WORK INSTRUCTIONS
Scan the lines below for "Pascal" and copy the matches.

*** EXTRACTED INFORMATION

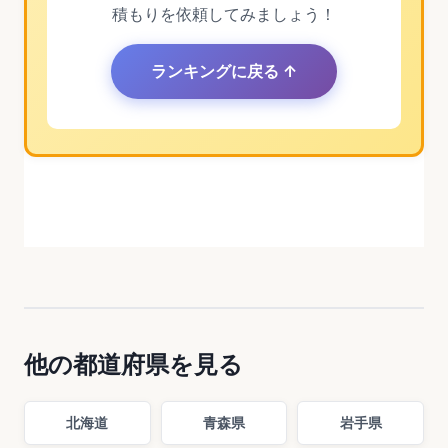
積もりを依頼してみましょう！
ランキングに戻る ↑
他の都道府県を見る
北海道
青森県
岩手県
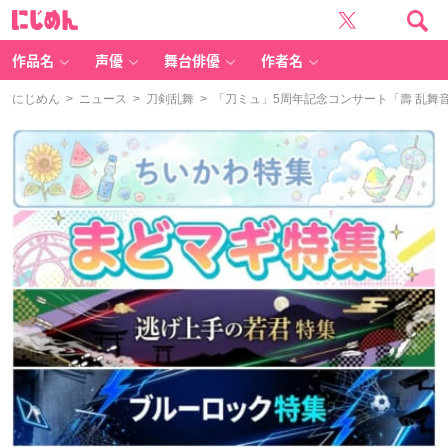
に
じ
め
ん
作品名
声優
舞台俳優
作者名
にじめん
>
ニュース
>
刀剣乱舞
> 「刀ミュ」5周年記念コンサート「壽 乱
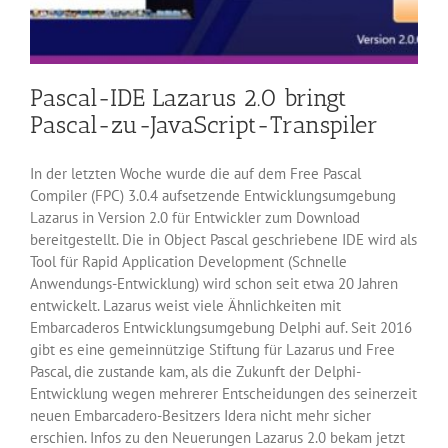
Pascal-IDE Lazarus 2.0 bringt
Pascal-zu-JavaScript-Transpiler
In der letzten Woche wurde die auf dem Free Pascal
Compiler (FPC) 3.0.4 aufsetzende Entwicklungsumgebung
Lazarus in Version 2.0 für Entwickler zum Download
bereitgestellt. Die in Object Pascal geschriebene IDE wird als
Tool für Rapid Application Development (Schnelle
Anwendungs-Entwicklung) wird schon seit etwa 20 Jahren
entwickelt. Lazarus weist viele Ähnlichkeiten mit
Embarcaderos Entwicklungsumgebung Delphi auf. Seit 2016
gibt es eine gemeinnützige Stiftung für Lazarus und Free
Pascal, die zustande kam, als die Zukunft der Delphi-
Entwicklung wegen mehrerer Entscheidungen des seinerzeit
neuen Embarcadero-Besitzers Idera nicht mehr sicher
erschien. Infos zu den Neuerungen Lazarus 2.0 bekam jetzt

******
*** EXTRACTED INFORMATION

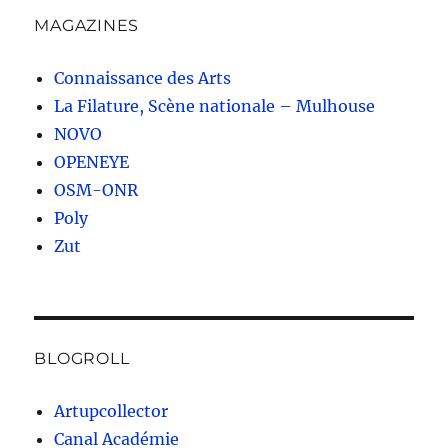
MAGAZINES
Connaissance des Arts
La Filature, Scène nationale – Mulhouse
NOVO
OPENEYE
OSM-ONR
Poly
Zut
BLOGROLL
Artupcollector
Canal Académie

******
*** EXTRACTED INFORMATION

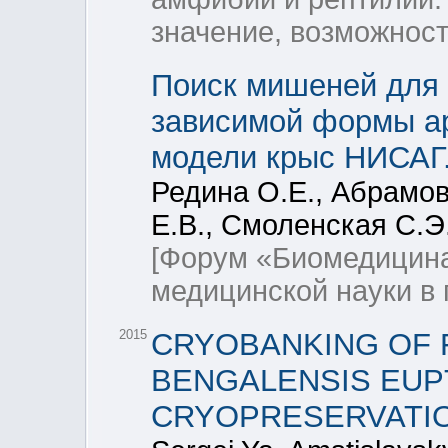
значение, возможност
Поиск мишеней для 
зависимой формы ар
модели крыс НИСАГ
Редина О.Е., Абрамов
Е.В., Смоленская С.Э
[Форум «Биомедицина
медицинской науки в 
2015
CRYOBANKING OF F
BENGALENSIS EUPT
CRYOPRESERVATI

******

WRITTEN ANSWER
Pascal-IDE Lazarus 2.0 bringt
Pascal-zu-JavaScript-Transpiler
In der letzten Woche wurde die auf dem Free Pascal
bereitgestellt. Die in Object Pascal geschriebene IDE wird als
Pascal, die zustande kam, als die Zukunft der Delphi-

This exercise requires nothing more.